L’occasione della vita era un raggiro: vendeva auto noleggiate, 70 vittime. Chi è il truffatore
Immaginate di poter avere l’auto dei vostri sogni al prezzo di un’utilitaria: o è un sogno o è una maxi frode, come nel caso del truffatore che ha raggirato 70 vittime
Alessio Spiaggia, 30 anni, è stato definitivamente condannato a 8 anni di carcere per una maxi frode che ha coinvolto almeno 70 vittime e un giro d’affari illecito di oltre 800 mila euro. Spiaggia noleggiava auto, tra cui modelli di lusso come la Maserati Levante e diverse Audi di grossa cilindrata, per poi reimmatricolarle con documenti falsificati e rivenderle a ignari clienti. Questi, convinti di aver concluso l’affare della loro vita, si ritrovavano invece senza auto e con gravi perdite economiche.
La condanna definitiva e il rigetto del ricorso
La seconda sezione della Corte di Cassazione ha dichiarato inammissibile il ricorso presentato dall’imputato, che chiedeva uno sconto di pena sostenendo di aver collaborato con gli inquirenti. Tuttavia, i giudici hanno respinto le argomentazioni, evidenziando che Spiaggia aveva utilizzato la truffa come un vero e proprio “strumento di lavoro”, operando con “spregiudicatezza manipolatoria” e in maniera seriale.
La condanna iniziale di 8 anni e 7 mesi, emessa dal gup Annalisa Tesoriere, era stata ridotta a 8 anni in appello, sentenza confermata dalla Cassazione. Spiaggia è stato inoltre condannato a pagare 3.000 euro alla Cassa delle ammende.
Un metodo collaudato e recidive post-arresto
L’imbroglio prevedeva il noleggio delle auto presso aeroporti di città come Palermo, Roma, Napoli e Torino. Una volta ottenuti i veicoli, Spiaggia falsificava i documenti per reimmatricolarli a suo nome o a nome di società di mediazione a lui riconducibili. Successivamente le auto venivano rivendute, spesso a concessionarie o privati. Anche dopo essere stato posto agli arresti domiciliari nel novembre 2021, Spiaggia aveva violato le prescrizioni, continuando a truffare banche e società finanziarie, aggravando così la sua posizione.
Le ragioni del rigore della sentenza
La Corte ha sottolineato che l’imputato non aveva mai fornito indicazioni sulla destinazione del denaro sottratto e aveva adottato una condotta progressivamente manipolativa durante le indagini, ammettendo parzialmente le sue responsabilità solo in base agli sviluppi investigativi. La gravità dei fatti e l’elevato numero di vittime hanno giustificato la severità della condanna.

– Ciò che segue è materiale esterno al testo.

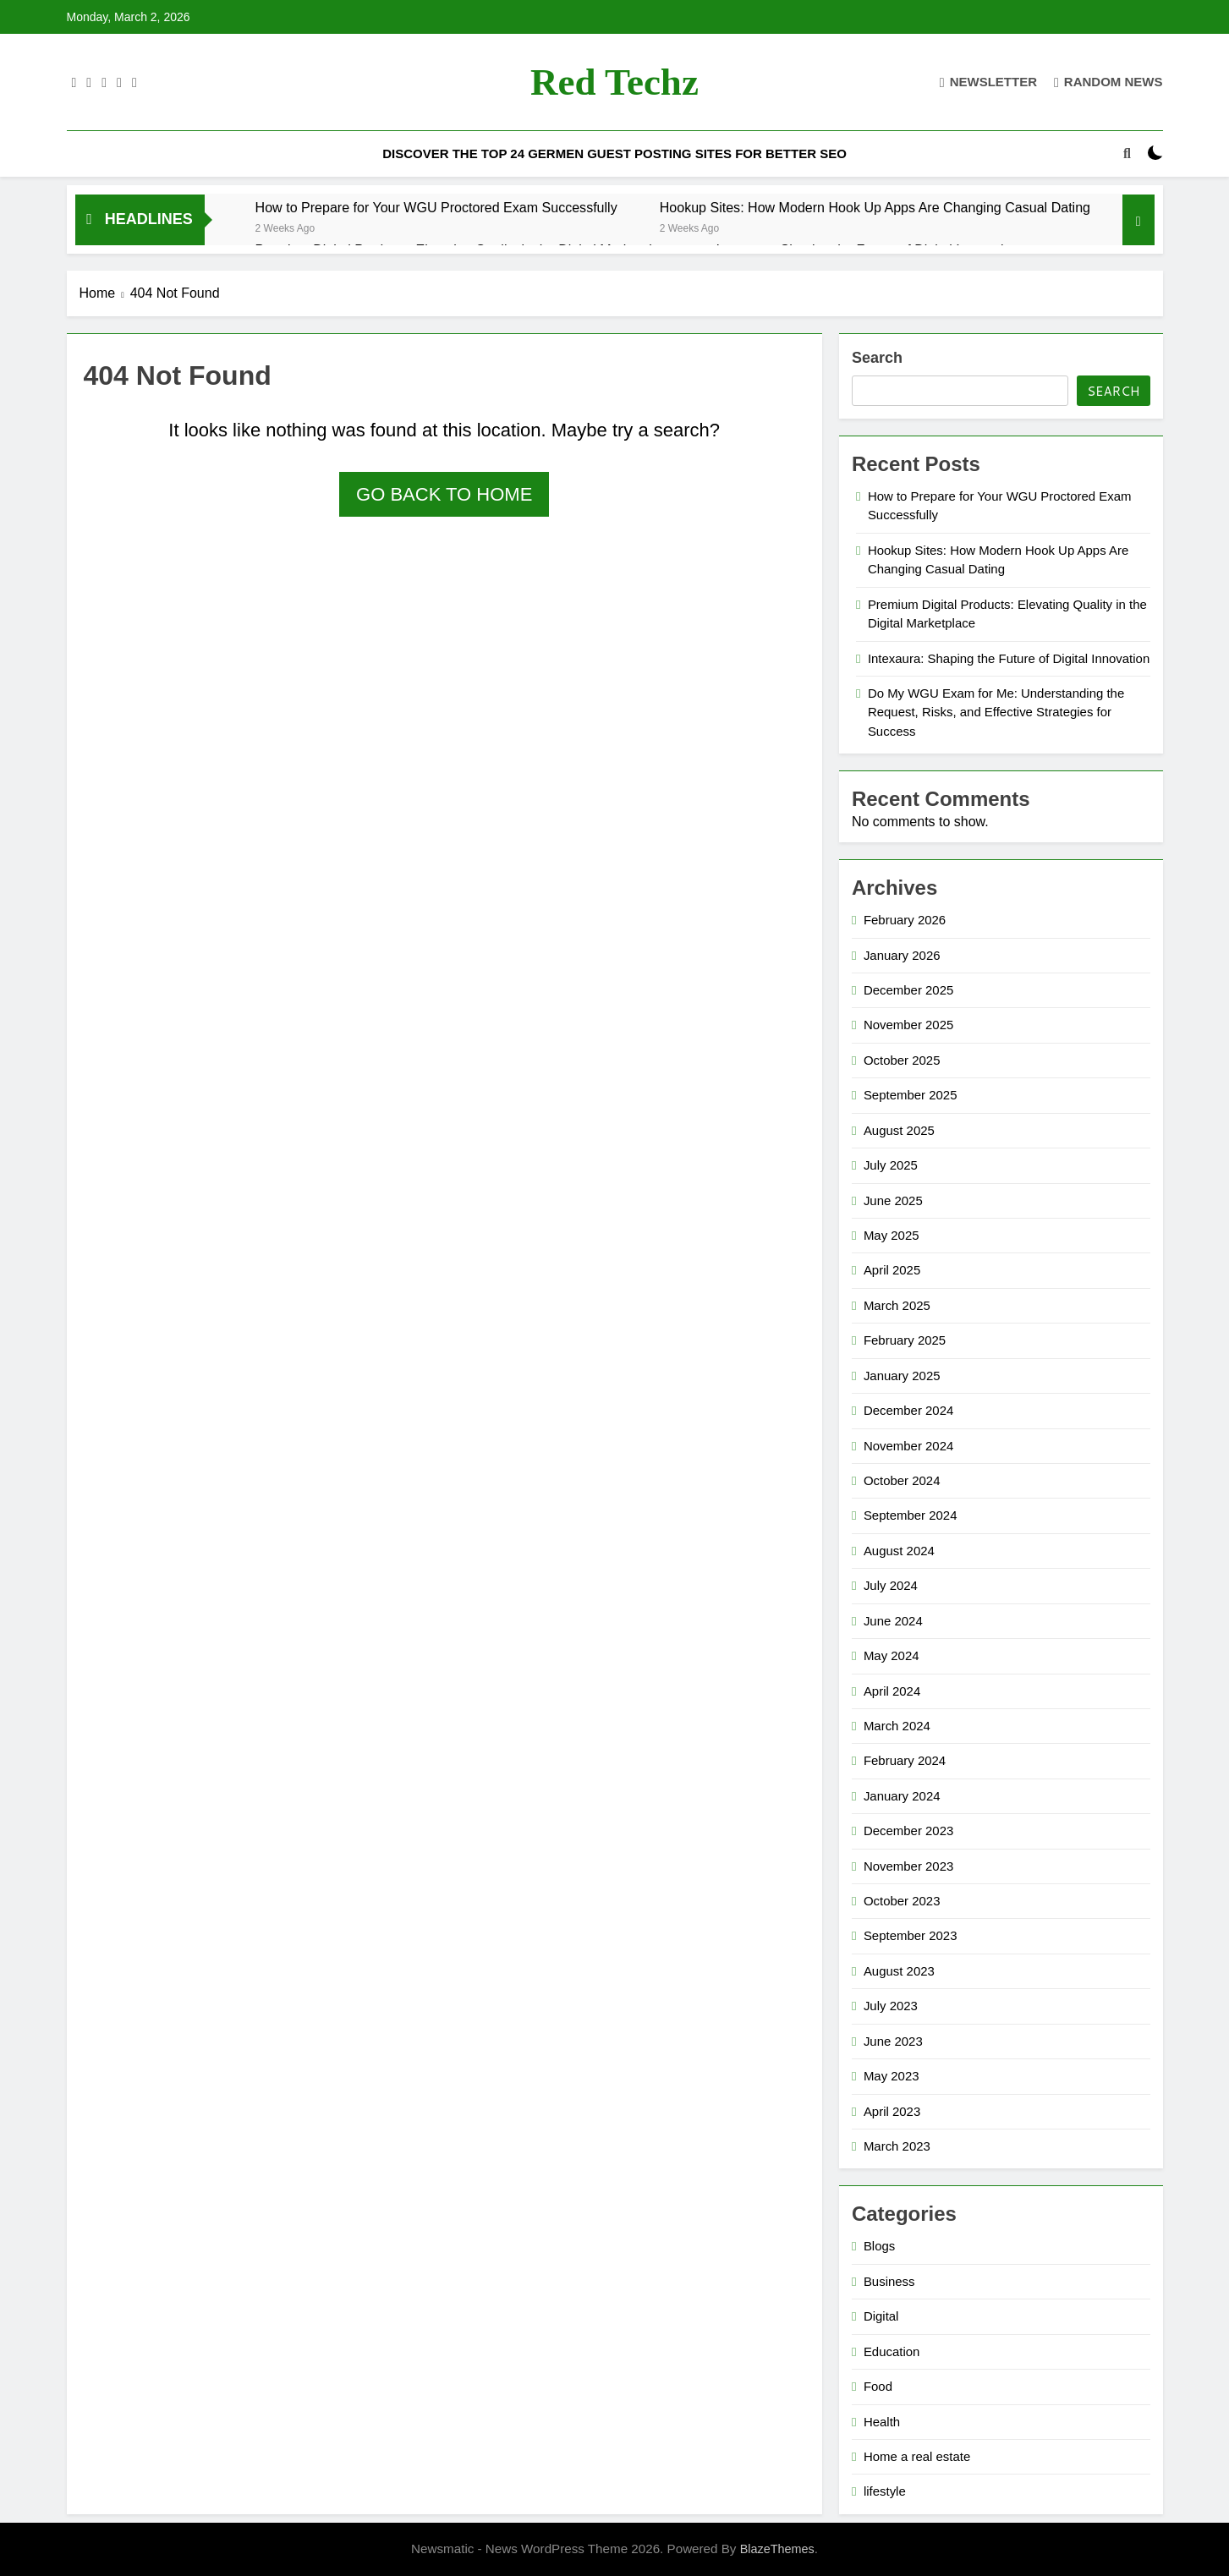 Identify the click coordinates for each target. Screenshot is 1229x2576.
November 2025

Le vittime e i risarcimenti
Le circa 70 vittime della truffa, molte delle quali assistite dagli avvocati Matteo La Barbera e Maurilio Panci, si erano costituite parte civile nel processo. In primo grado era stato disposto un risarcimento medio di 1.900 euro per ciascun danneggiato, un piccolo recupero rispetto alle perdite subite.